The issue with deblur appears to be that many of the sequences are unique and/or do not resemble the reference sequences you input (e.g., are non-fungal). See the fraction-artifact-with-minsize column in the stats visualization. You can adjust the min-size parameter to correct for this, if unique seqs are to blame (as I suspect) — however the deblur developers have warned against this, e.g., see here (that user has a similar issue with deblur).
Aha, yes that could be the issue — if these sequences are being filtered out as chimera on single-end, they are probably noisy reads that have issues passing filter/merging with the paired-end. QIIME 1 does not use chimera filtering by default so that could explain part of the discrepancy.
Personally, I think I would proceed with the single-end data. It is probably better to have slightly shorter reads rather than proceed with longer joined reads but potentially introduce an amplicon length bias (which is essentially what is occurring, and clearly impacting some samples more than others).
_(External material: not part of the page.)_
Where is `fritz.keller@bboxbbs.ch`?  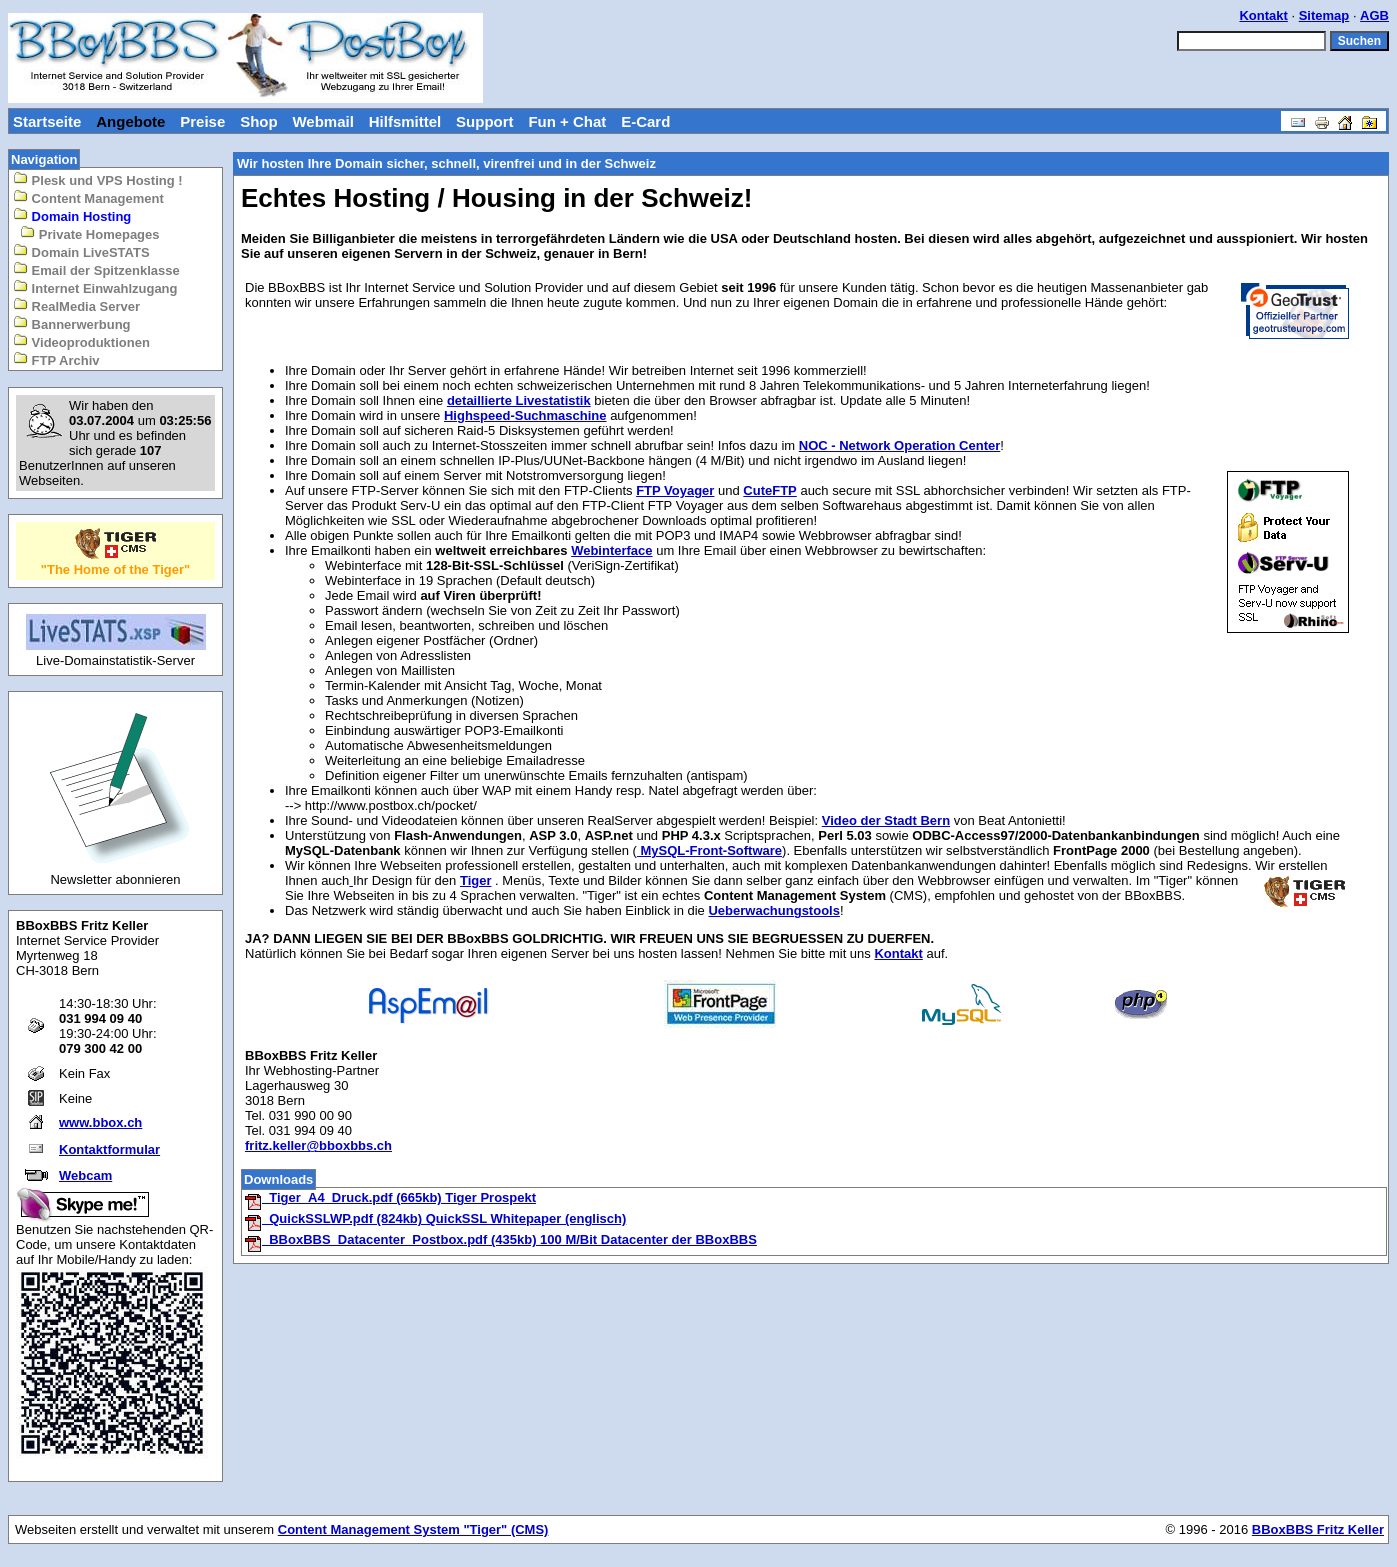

But I recognize that is not satisfying, when QIIME 1 seems to yield better results (the possibility that chimeric seqs are passing through and masquerading as real data may taint that assumption, though, depending on if you used a chimera filter with the qiime1 results). You could also use q2-vsearch to perform OTU clustering and see if that performs better for your data. I linked to the OTU clustering tutorial above. Your workflow would look like this:
use q2-quality-filter to trim/filter sequences
use vsearch dereplicate to dereplicate seqs
use q2-vsearch to cluster
use q2-vsearch to filter chimera
The chimera filter seems to suggest that it is a problem with the data — the sort of problem that can be fixed. Use single-end or try again with q2-vsearch and compare against (chimera-filtered) QIIME 1 results to see how they square up. Let us know what you find!
I checked back to my logs and I did actually attempt to do the chimera filtering step in QIIME1, but it removed no sequences.
So, reading on a similar problem (Many chimeric reads after dada2, but only in some samples) I understand that all of the above means, that the large portion of the chimera sequences is “real” (i.e. arising in the amplicon preparation step, possibly due to low amount of template DNA we were working with) and not a problem with the sequencing or analysis. In other words, it is safe to assume that the sequences that are removed, should be removed and that this improves the result rather than introduce bias to it. The reasonable solution in this case is therefore to use the single-end dada2 protocol.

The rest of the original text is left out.